Un importante appuntamento ci vedrà insieme Domenica 24 Marzo per il corso su "La Colazione".
Conosceremo così alternative possibili da portare in tavola al mattino: ricette dolci e salate autoprodotte con pochissimi ingredienti, zuccheri naturali, farine integre e semi.
Lorena, una nostra socia gasista, ha condiviso con il suo gruppo e noi un report sull'incontro con La Cooperativa Quetzal sul cioccolato.
Nel ringraziarla per il servizio svolto, siamo felici di poterne riportare qui alcuni passaggi importanti, mettendo a disposizione per chi lo volesse l'intero documento.
"Le piante di cacao in natura crescono nelle foreste, all'ombra di grandi alberi.
In piantagione ovviamente le condizioni sono diverse.
I frutti, chiamati "cabossa", vengono raccolti e aperti, i semi (che chiamiamo fave) vengono messi in grandi cassoni a fermentare, mescolandoli spesso.
Dopo tre giorni vengono messi ad essiccare per altri tre giorni in contenitori molto larghi e piatti.
In questa fase contengono molti più polifenoli, ma in una forma che il corpo umano non può assimilare.
La fermentazione è molto importante perché si creano i precursori di aroma, che sono quelli che daranno poi l'aroma al cioccolato.
Le fave vengono poi tostate a 100-120° per circa 15-20 minuti, come si fa con il caffè. Anche questa fase è molto importante perché influisce sul sapore del cioccolato. La tostatura deve penetrare fino al cuore della fava, ma non deve bruciare l'esterno. Con la tostatura si sviluppano tutti gli aromi e i polifenoli diventano assimilabili dal corpo umano.
Le fave tostate vengono macinate a una temperatura di circa 30°, e non si trasformano in polvere/farina, come si potrebbe pensare, ma in una massa viscosa, perché il 50% della fava è grasso, il cosiddetto burro di cacao. Il burro di cacao è inodore e insapore. L'altro 50% è polvere di cacao.
La massa di cacao poi viene colata negli stampi e fatta solidificare: questo è l'ingrediente di base per produrre il cioccolato.
La massa di cacao si può conservare per molto tempo, anche dieci anni.
Il cioccolato che noi siamo abituati a mangiare, quello industriale, invece viene fatto con polvere di cacao e più del 50% di burro di cacao, e lecitina di soia come emulsionante.
Il cacao è originario del centro America. Gli indigeni lo consumavano come bevanda e spesso lo utilizzavano durante i riti, aggiungendovi una spezia rossa chiamata Chicote. Era una bevanda amara, piccante e di colore rosso, riservata ai sacerdoti e ai nobili.

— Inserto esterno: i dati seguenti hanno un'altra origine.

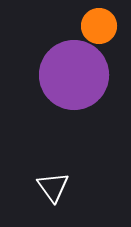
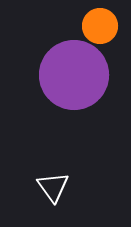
orange circle: moved 1 px right
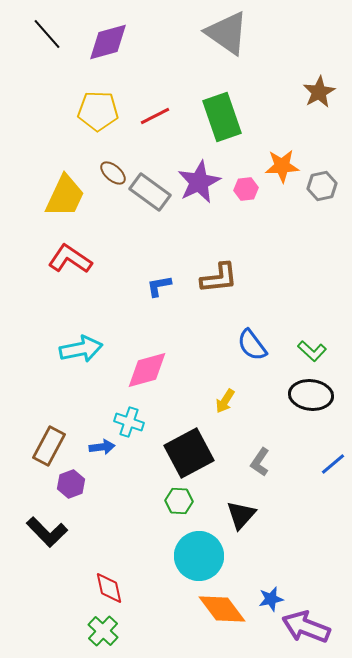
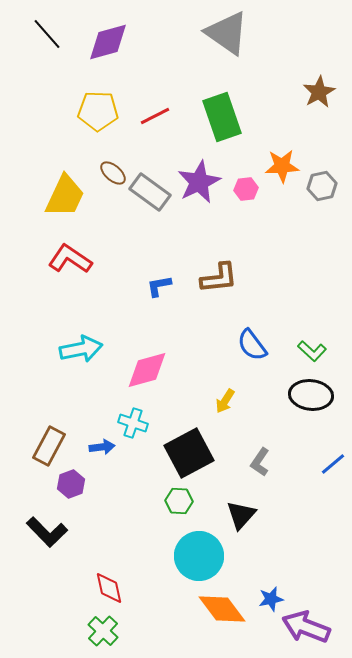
cyan cross: moved 4 px right, 1 px down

Gli indigeni la offrirono ai conquistatori spagnoli perché li credevano inviati divini. Il primo impatto è scioccante, ma i conquistatori capiscono che è molto energizzante e iniziano a consumarlo e a espandere le coltivazioni di cacao.
Il cioccolato quindi arriva in Europa e comincia a essere consumato dalla nobiltà.
Essendo un bene coloniale, come lo zucchero e il caffè, c'è una quotazione specifica in borsa e i dazi d'importazione si alzano a seconda delle lavorazioni già fatte nel paese di produzione, per cui per il produttore è praticamente impossibile esportare il prodotto finito, perché non troverebbe compratori. Le aree di coltivazione si sono allargate e spostate, a seconda delle esigenze delle potenze coloniali.
Le prime piantagioni furono impiantate nelle isole caraibiche Antille, con importazione di schiavi dall'Africa. Poi in Brasile.
Nel 700 e 800 le nuove potenze coloniali Francia e Inghilterra spostarono le produzioni in Africa: ancora oggi Costa d'Avorio e Ghana sono i più grandi produttori.
Altri paesi, ingannati dal miraggio del risanamento del debito, sono stati costretti a impiantare coltivazioni per l'esportazione, quindi le piantagioni di cacao e caffè hanno avuto un'espansione anche in Asia.
Ma mentre in America l'utilizzo del cacao era radicato e si è mantenuta la tradizione del suo consumo, in Africa e Asia i produttori non hanno mai mangiato il cioccolato e mai saputo cosa si produceva con i frutti da loro coltivati. Qualche anno fa per un progetto europeo sono venuti a Modica alcuni ragazzi africani coltivatori di cacao per imparare a fare il cioccolato: sono rimasti sbalorditi dalla semplicità della lavorazione. A loro era sempre stato detto che per fabbricare il cioccolato servivano investimenti ingenti in macchinari e attrezzature varie che non avrebbero mai potuto affrontare in patria. Ora producono barrette di cioccolato che vendono sul posto e soprattutto alle ONG."